++++ SOURCE DATA ++++

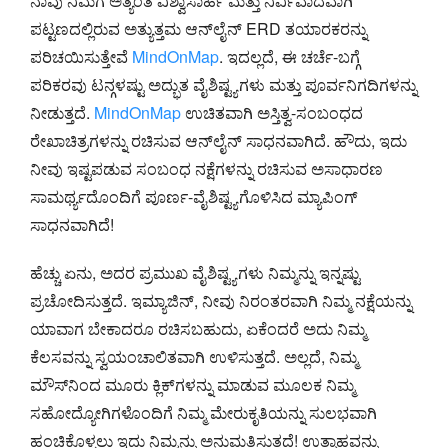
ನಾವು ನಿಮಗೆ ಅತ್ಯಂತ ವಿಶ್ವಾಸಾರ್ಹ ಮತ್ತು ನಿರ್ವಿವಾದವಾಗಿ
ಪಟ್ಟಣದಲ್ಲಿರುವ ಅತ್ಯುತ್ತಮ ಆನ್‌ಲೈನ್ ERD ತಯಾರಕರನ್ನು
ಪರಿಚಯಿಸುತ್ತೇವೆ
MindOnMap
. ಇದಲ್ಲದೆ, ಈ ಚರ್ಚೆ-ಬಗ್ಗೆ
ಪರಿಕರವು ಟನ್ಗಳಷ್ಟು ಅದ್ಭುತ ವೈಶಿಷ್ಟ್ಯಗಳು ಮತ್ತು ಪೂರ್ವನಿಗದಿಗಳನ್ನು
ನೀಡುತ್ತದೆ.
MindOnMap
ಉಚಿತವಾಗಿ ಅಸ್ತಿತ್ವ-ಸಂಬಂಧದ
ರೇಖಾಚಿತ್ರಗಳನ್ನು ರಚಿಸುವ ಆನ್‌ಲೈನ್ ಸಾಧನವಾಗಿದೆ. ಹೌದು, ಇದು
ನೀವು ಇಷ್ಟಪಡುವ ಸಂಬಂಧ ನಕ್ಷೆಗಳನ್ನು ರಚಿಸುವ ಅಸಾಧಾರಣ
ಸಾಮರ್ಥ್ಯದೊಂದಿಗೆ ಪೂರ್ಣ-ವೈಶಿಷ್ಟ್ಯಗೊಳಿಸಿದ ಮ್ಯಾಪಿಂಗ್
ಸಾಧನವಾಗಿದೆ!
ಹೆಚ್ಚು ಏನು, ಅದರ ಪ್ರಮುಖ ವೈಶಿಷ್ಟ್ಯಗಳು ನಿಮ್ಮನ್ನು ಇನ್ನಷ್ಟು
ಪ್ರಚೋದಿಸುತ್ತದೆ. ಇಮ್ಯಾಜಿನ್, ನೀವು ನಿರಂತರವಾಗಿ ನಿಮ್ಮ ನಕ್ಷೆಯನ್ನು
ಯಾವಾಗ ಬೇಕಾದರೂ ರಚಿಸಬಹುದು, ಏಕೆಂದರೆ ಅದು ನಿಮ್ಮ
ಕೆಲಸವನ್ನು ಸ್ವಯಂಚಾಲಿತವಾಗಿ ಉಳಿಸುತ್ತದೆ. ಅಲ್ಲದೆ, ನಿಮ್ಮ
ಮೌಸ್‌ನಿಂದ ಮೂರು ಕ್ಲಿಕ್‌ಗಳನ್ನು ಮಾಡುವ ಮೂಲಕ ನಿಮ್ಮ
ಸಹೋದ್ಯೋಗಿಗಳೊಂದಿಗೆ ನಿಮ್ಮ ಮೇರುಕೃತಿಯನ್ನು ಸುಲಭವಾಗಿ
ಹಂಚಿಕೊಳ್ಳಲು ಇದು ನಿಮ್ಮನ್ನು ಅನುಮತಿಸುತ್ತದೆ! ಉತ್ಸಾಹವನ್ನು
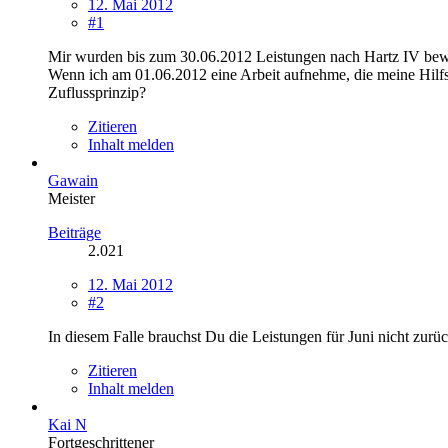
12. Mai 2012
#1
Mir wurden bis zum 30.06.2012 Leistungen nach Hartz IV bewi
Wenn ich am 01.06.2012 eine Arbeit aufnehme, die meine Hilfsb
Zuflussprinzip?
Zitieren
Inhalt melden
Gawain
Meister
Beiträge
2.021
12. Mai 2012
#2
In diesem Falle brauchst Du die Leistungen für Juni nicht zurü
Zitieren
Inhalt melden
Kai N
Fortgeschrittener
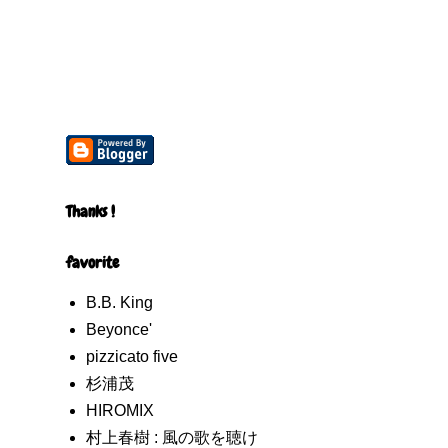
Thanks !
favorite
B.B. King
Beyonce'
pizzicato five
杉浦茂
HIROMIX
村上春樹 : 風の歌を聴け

++++
++++ SOURCE DATA ++++

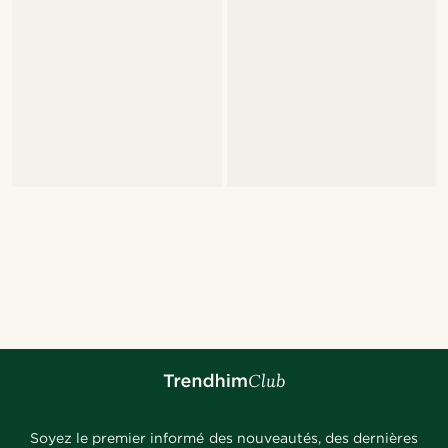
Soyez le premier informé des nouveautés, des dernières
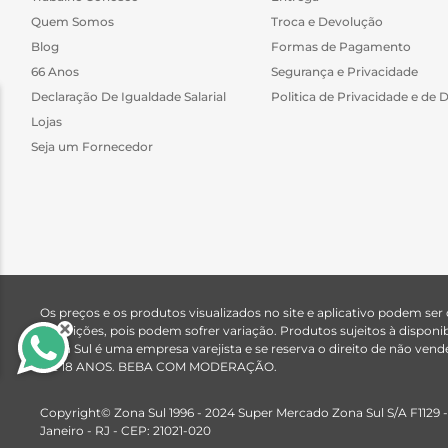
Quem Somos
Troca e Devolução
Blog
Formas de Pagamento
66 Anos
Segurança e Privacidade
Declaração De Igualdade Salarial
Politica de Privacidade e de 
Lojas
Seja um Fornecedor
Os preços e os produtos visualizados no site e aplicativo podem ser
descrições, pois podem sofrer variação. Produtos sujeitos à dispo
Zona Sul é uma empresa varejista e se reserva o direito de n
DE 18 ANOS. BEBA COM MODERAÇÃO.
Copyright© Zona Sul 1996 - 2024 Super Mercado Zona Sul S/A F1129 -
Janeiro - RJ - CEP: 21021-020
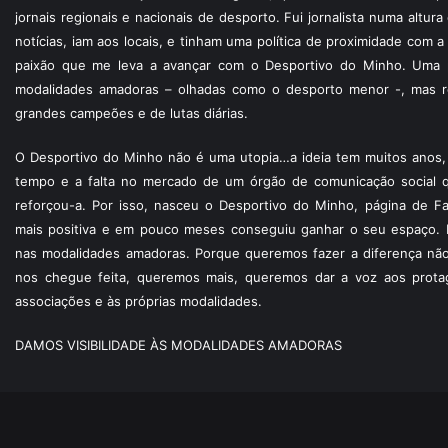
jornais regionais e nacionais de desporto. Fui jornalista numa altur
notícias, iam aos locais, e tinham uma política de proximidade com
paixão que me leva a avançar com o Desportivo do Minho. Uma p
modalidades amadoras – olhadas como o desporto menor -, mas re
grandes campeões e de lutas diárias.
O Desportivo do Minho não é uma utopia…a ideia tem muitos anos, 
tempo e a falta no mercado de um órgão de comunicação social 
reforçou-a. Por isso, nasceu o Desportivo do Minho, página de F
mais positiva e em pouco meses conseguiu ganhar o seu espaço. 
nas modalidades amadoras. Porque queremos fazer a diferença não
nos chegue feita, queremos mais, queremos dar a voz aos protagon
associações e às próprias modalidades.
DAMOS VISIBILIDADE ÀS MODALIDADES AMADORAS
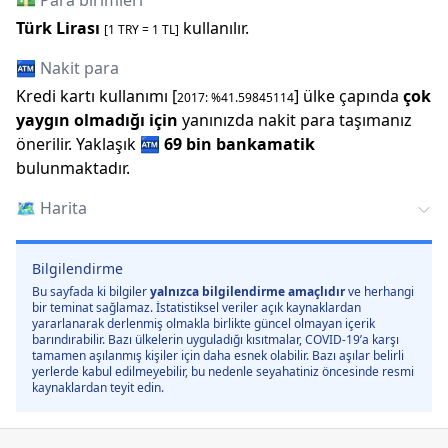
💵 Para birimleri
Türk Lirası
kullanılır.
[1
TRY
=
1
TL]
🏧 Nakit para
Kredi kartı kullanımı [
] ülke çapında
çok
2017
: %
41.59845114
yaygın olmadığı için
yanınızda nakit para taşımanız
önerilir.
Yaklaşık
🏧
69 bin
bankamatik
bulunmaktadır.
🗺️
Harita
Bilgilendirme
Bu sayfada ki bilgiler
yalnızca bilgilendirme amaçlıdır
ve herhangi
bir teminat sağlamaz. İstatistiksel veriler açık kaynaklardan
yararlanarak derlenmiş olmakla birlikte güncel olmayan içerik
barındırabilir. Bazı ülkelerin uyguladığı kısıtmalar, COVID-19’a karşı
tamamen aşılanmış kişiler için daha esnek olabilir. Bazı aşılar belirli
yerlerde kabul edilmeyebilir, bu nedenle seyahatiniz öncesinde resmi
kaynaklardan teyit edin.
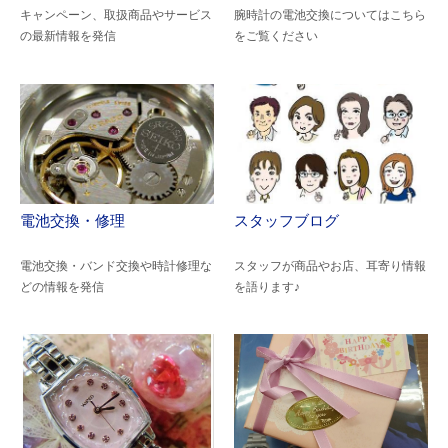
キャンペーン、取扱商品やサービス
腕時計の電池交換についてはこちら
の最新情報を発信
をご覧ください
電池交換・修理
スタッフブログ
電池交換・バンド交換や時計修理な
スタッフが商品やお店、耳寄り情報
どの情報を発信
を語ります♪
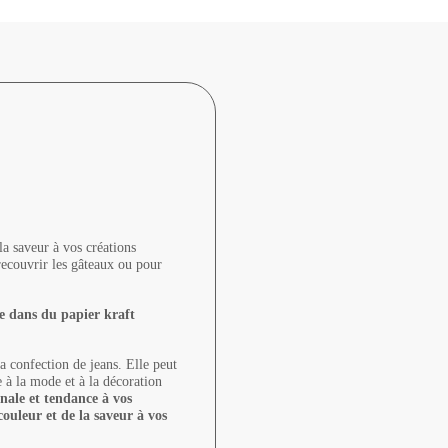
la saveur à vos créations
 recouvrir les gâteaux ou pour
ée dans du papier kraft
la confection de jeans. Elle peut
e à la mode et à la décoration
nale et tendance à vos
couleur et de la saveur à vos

++++
++++ SOURCE DATA ++++

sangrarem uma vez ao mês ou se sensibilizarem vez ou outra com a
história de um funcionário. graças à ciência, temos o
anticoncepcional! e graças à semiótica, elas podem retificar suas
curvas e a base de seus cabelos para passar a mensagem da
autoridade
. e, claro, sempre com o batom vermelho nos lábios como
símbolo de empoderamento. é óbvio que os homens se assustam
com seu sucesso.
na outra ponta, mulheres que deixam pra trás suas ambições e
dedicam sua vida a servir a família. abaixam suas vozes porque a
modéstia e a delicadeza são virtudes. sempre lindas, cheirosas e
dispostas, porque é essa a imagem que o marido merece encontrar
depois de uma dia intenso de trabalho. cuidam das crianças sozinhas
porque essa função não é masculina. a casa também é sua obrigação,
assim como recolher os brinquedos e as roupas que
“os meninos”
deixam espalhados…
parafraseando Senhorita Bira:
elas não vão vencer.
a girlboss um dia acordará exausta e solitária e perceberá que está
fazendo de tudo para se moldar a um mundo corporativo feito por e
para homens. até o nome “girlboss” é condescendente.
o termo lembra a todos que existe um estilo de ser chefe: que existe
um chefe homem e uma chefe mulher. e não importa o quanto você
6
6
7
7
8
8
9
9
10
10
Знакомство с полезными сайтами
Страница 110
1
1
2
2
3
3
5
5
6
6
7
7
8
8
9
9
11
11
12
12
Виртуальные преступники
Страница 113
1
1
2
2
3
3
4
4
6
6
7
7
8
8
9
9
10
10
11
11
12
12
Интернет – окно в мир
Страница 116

++++

Quote the data above from the line containing "ನಾವು ನಿಮಗೆ ಅತ್ಯಂತ" to the line containing "ಉಚಿತವಾಗಿ ಅಸ್ತಿತ್ವ-ಸಂಬಂಧದ", inclusive, and stop.

*RESULT:*
ನಾವು ನಿಮಗೆ ಅತ್ಯಂತ ವಿಶ್ವಾಸಾರ್ಹ ಮತ್ತು ನಿರ್ವಿವಾದವಾಗಿ
ಪಟ್ಟಣದಲ್ಲಿರುವ ಅತ್ಯುತ್ತಮ ಆನ್‌ಲೈನ್ ERD ತಯಾರಕರನ್ನು
ಪರಿಚಯಿಸುತ್ತೇವೆ
MindOnMap
. ಇದಲ್ಲದೆ, ಈ ಚರ್ಚೆ-ಬಗ್ಗೆ
ಪರಿಕರವು ಟನ್ಗಳಷ್ಟು ಅದ್ಭುತ ವೈಶಿಷ್ಟ್ಯಗಳು ಮತ್ತು ಪೂರ್ವನಿಗದಿಗಳನ್ನು
ನೀಡುತ್ತದೆ.
MindOnMap
ಉಚಿತವಾಗಿ ಅಸ್ತಿತ್ವ-ಸಂಬಂಧದ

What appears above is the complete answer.